--- HOW TO COMPLETE THIS TASK ---
Take each line in the entries below that holds "réactif" and show it.

--- EXCERPTED DATA ---
====
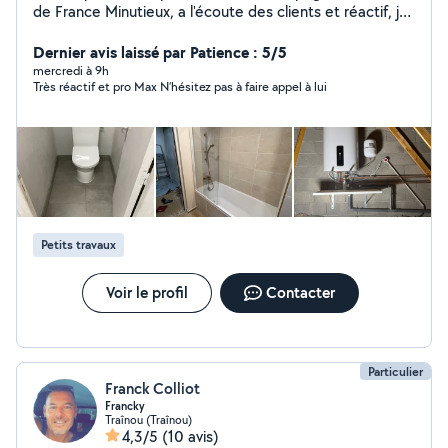
de France Minutieux, a l'écoute des clients et réactif, je
vous propose mes services : - Plomberie sanitaire - Salle
de bain clé en main - installation de chauffage -
Dernier avis laissé par Patience : 5/5
Dépannage - VMC
mercredi à 9h
Très réactif et pro Max N’hésitez pas à faire appel à lui
Petits travaux
Voir le profil
Contacter
Particulier
Franck Colliot
Francky
Traînou (Traînou)
4,3/5
(10 avis)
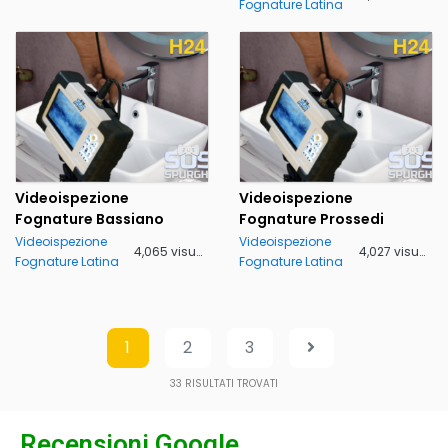
Fognature Latina
Videoispezione
Videoispezione
Fognature Bassiano
Fognature Prossedi
Videoispezione
Videoispezione
4,065 visualizzazioni
4,027 visualizzazioni
Fognature Latina
Fognature Latina
1
2
3
33
RISULTATI TROVATI
Recensioni Google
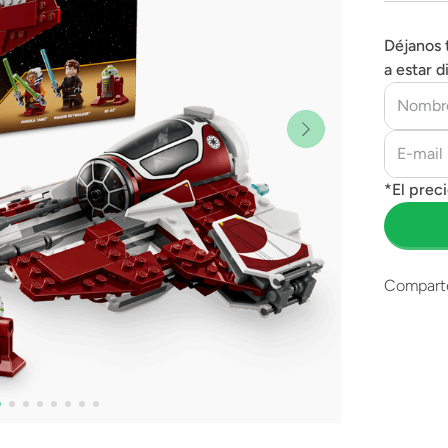
Déjanos 
a estar d
Compart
====
--- EXERCISE OUTPUT ---
de France Minutieux, a l'écoute des clients et réactif, je
Très réactif et pro Max N’hésitez pas à faire appel à lui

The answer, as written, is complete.